The LLM Language Network: A Neuroscientific Approach for Identifying Causally Task-Relevant Units
Badr AlKhamissi, Greta Tuckute, Antoine Bosselut, Martin Schrimpf
TL;DR
This work applies neuroscience-inspired localizers to 18 LLMs to identify language-selective units, then demonstrates their causal role via targeted ablations that severely impair language tasks. It further shows that these language-selective units align more closely with human brain language regions than random units, establishing a functional cortex-like organization in LLMs. While language specialization is robust across models, attempts to localize MD and ToM networks yield model-dependent results, suggesting partial or conditional mapping to current LLM architectures. Collectively, the findings reveal parallelism between artificial language networks and the brain’s organization, and highlight areas for future multimodal and cross-domain exploration.
Abstract
Large language models (LLMs) exhibit remarkable capabilities on not just language tasks, but also various tasks that are not linguistic in nature, such as logical reasoning and social inference.
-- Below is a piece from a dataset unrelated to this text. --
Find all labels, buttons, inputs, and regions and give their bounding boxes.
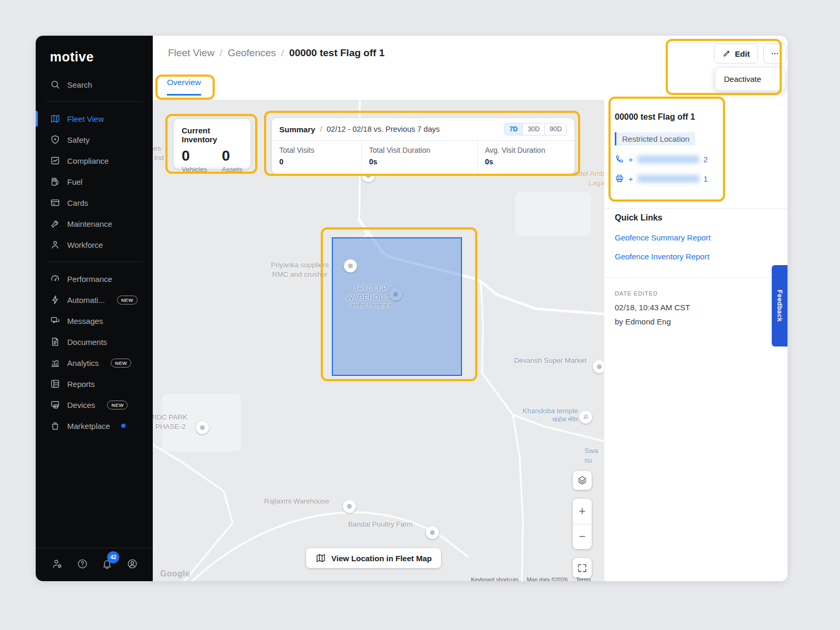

In the human brain, neuroscience has identified a core language system that selectively and causally supports language processing. We here ask whether similar specialization for language emerges in LLMs. We identify language-selective units within 18 popular LLMs, using the same localization approach that is used in neuroscience. We then establish the causal role of these units by demonstrating that ablating LLM language-selective units -- but not random units -- leads to drastic deficits in language tasks. Correspondingly, language-selective LLM units are more aligned to brain recordings from the human language system than random units. Finally, we investigate whether our localization method extends to other cognitive domains: while we find specialized networks in some LLMs for reasoning and social capabilities, there are substantial differences among models. These findings provide functional and causal evidence for specialization in large language models, and highlight parallels with the functional organization in the brain.